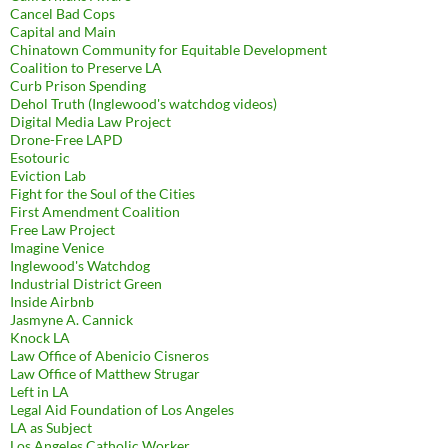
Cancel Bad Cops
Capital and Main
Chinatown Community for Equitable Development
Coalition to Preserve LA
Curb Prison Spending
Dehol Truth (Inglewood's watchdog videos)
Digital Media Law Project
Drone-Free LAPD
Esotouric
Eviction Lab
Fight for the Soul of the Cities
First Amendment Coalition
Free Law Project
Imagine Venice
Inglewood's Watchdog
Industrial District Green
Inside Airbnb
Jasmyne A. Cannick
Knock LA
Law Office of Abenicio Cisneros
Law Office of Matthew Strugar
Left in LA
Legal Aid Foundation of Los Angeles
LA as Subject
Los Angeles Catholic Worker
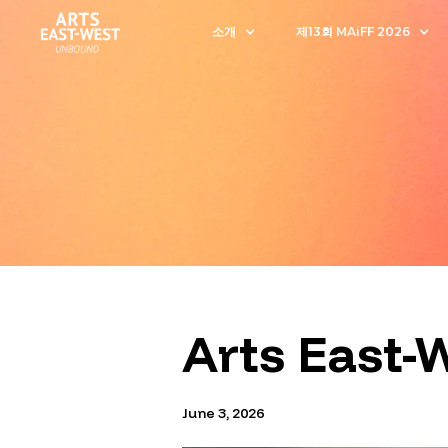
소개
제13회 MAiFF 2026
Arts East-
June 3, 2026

...

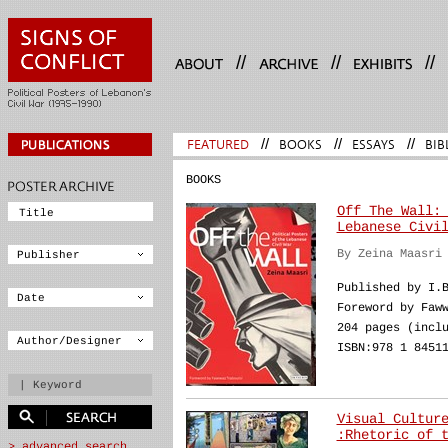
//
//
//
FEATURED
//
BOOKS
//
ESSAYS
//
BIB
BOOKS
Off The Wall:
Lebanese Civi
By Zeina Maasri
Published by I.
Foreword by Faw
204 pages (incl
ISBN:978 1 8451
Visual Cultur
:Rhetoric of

§ EXERCISE
All lines above that contain the word "Angeles" are to be copied.

§ RESPONSE TO THE EXERCISE
Legal Aid Foundation of Los Angeles
Los Angeles Catholic Worker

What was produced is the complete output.